Arthus plongea le bout de son nez dans le col montant de sa cape en laine. Comme Madame Appleby avait ressenti sa gêne, elle ne tarda pas à changer de sujet.
— Qu’est-ce que tu portes, là ? Ça sent divinement bon !
Arthus ramassa le petit paquetage savamment enroulé dans du tissu qu’il avait posé à ses pieds.
— Mon père a oublié son déjeuner. Ma mère m’a chargé de le lui apporter. C’est la troisième fois cette semaine...
— Ton père est un homme distrait !
— Mon père est un homme malin, vous voulez dire.
Mme Appleby essaya d’analyser le petit sourire en coin du garçon.
— Ah oui, et pourquoi donc ? s’enquit-elle.
— La semaine dernière, ma mère a fait exploser une de ses citrouilles.
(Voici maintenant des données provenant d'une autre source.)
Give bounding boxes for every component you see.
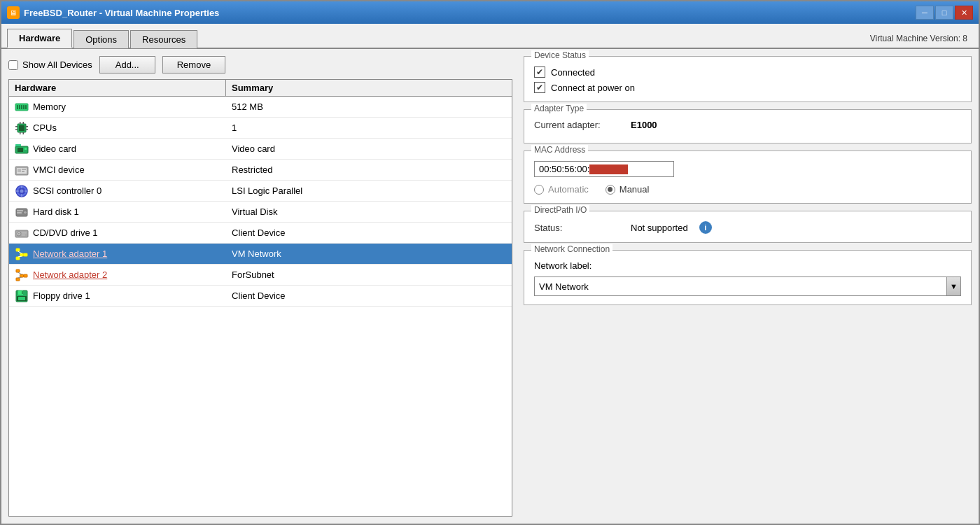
network-connection-group: Network Connection Network label: VM Net… <box>524 250 972 305</box>
network-icon <box>15 247 29 261</box>
row-cell-name: Hard disk 1 <box>9 203 226 221</box>
row-label: Network adapter 1 <box>33 248 107 259</box>
svg-rect-44 <box>24 253 27 256</box>
harddisk-icon <box>15 205 29 219</box>
row-label: CD/DVD drive 1 <box>33 227 97 238</box>
svg-rect-12 <box>15 126 18 127</box>
directpath-status-value: Not supported <box>631 223 688 233</box>
row-cell-summary: 1 <box>226 120 512 135</box>
show-all-devices-label[interactable]: Show All Devices <box>8 59 92 70</box>
svg-point-38 <box>18 233 20 234</box>
directpath-group: DirectPath I/O Status: Not supported i <box>524 211 972 243</box>
radio-automatic-circle[interactable] <box>534 185 544 195</box>
col-hardware: Hardware <box>9 80 226 96</box>
table-row[interactable]: CD/DVD drive 1 Client Device <box>9 223 512 244</box>
row-label: Memory <box>33 102 66 112</box>
device-status-content: ✔ Connected ✔ Connect at power on <box>534 66 961 93</box>
adapter-type-group: Adapter Type Current adapter: E1000 <box>524 109 972 144</box>
svg-rect-51 <box>24 274 27 277</box>
table-row[interactable]: Hard disk 1 Virtual Disk <box>9 202 512 223</box>
close-button[interactable]: ✕ <box>955 6 973 20</box>
row-label: Network adapter 2 <box>33 270 107 280</box>
svg-rect-40 <box>22 234 25 236</box>
table-row[interactable]: Network adapter 2 ForSubnet <box>9 265 512 286</box>
table-row[interactable]: SCSI controller 0 LSI Logic Parallel <box>9 181 512 202</box>
vmci-icon <box>15 163 29 177</box>
table-row[interactable]: Video card Video card <box>9 139 512 160</box>
table-row[interactable]: VMCI device Restricted <box>9 160 512 181</box>
connected-checkbox[interactable]: ✔ <box>534 66 545 78</box>
svg-rect-34 <box>17 210 23 211</box>
col-summary: Summary <box>226 80 512 96</box>
videocard-icon <box>15 142 29 156</box>
info-icon[interactable]: i <box>699 221 712 234</box>
radio-manual[interactable]: Manual <box>606 184 650 195</box>
row-summary: 1 <box>232 122 237 133</box>
svg-rect-5 <box>25 105 27 109</box>
directpath-status-row: Status: Not supported i <box>534 221 961 234</box>
row-summary: VM Network <box>232 248 281 259</box>
network-icon <box>15 268 29 282</box>
vm-version: Virtual Machine Version: 8 <box>870 34 967 43</box>
network-dropdown[interactable]: VM Network ▼ <box>534 276 961 296</box>
table-row[interactable]: Floppy drive 1 Client Device <box>9 286 512 307</box>
svg-rect-9 <box>23 122 24 124</box>
directpath-status-label: Status: <box>534 223 625 233</box>
mac-radio-row: Automatic Manual <box>534 184 961 195</box>
right-panel: Device Status ✔ Connected ✔ Connect at p… <box>521 56 972 517</box>
svg-rect-17 <box>18 148 23 152</box>
current-adapter-label: Current adapter: <box>534 120 625 130</box>
svg-rect-58 <box>22 291 23 294</box>
row-label: CPUs <box>33 122 57 133</box>
tab-hardware[interactable]: Hardware <box>7 29 72 48</box>
adapter-type-content: Current adapter: E1000 <box>534 120 961 130</box>
app-icon: 🖥 <box>7 6 20 19</box>
svg-rect-13 <box>15 129 18 130</box>
cddvd-icon <box>15 226 29 240</box>
tab-bar: Hardware Options Resources Virtual Machi… <box>1 24 979 49</box>
minimize-button[interactable]: ─ <box>916 6 934 20</box>
mac-address-group: MAC Address 00:50:56:00: Automatic <box>524 150 972 204</box>
radio-manual-circle[interactable] <box>606 185 615 195</box>
row-cell-name: Floppy drive 1 <box>9 287 226 305</box>
svg-rect-30 <box>16 190 19 192</box>
row-summary: LSI Logic Parallel <box>232 186 302 196</box>
title-bar-left: 🖥 FreeBSD_Router - Virtual Machine Prope… <box>7 6 219 19</box>
row-summary: 512 MB <box>232 102 263 112</box>
table-row[interactable]: Memory 512 MB <box>9 97 512 118</box>
power-on-checkbox[interactable]: ✔ <box>534 82 545 93</box>
svg-rect-24 <box>22 171 24 172</box>
svg-rect-50 <box>16 278 20 281</box>
power-on-row: ✔ Connect at power on <box>534 82 961 93</box>
row-cell-summary: 512 MB <box>226 99 512 114</box>
mac-input-row: 00:50:56:00: <box>534 161 961 177</box>
show-all-devices-checkbox[interactable] <box>8 60 18 70</box>
row-label: SCSI controller 0 <box>33 186 102 196</box>
svg-rect-41 <box>16 248 20 251</box>
svg-rect-2 <box>19 105 20 109</box>
svg-rect-31 <box>24 190 27 192</box>
svg-rect-29 <box>21 194 22 197</box>
row-label: Hard disk 1 <box>33 206 79 217</box>
tab-options[interactable]: Options <box>74 30 129 48</box>
toolbar: Show All Devices Add... Remove <box>8 56 512 74</box>
row-summary: ForSubnet <box>232 270 274 280</box>
remove-button[interactable]: Remove <box>162 56 225 74</box>
svg-rect-28 <box>21 186 22 188</box>
main-window: 🖥 FreeBSD_Router - Virtual Machine Prope… <box>0 0 980 525</box>
table-row-selected[interactable]: Network adapter 1 VM Network <box>9 244 512 265</box>
svg-rect-15 <box>26 129 28 130</box>
row-summary: Video card <box>232 144 275 154</box>
network-dropdown-value: VM Network <box>539 281 946 292</box>
row-label: VMCI device <box>33 164 85 175</box>
add-button[interactable]: Add... <box>99 56 155 74</box>
maximize-button[interactable]: □ <box>935 6 953 20</box>
tab-resources[interactable]: Resources <box>130 30 197 48</box>
svg-rect-3 <box>21 105 22 109</box>
connected-label: Connected <box>551 67 595 78</box>
table-row[interactable]: CPUs 1 <box>9 118 512 139</box>
row-summary: Client Device <box>232 290 286 301</box>
radio-automatic[interactable]: Automatic <box>534 184 589 195</box>
device-status-group: Device Status ✔ Connected ✔ Connect at p… <box>524 56 972 102</box>
memory-icon <box>15 100 29 114</box>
Elle était tellement ÉNORME qu’il y en aurait eu assez pour nourrir tout Wintertown ! Depuis, nous mangeons du gratin de courge à tous les repas... Vous comprenez, elle déteste le gaspillage.
— Je vois...
— Je dois y aller ! Bonne journée Madame Appleby !
Madame Appleby regarda Arthus descendre les quelques marches du perron et disparaître au milieu du ballet des livraisons.
— Curieux petit gars..., soupira-t-elle. Pauvre Madame Pumpkin.
***
Quand Arthus poussa la porte de la librairie de son père, ses besicles s’embuèrent immédiatement sous l’effet du changement brutal de température. Dans ces conditions, difficile d’anticiper la collision qui s’annonçait. Un livre grand ouvert, propulsé à la vitesse d’un boulet de canon, s’écrasa sur son visage. Le volatile de papier retomba entre les mains grandes ouvertes d’Arthus. Quelques soubresauts parcoururent une dernière fois ses pages froissées avant qu’il ne s’évanouisse tout à fait. Arthus ferma l’ouvrage, s’empara du bigornographe qui pendait lamentablement à son épaisse couverture en cuir tout en remettant d’aplomb ses lunettes sur son nez.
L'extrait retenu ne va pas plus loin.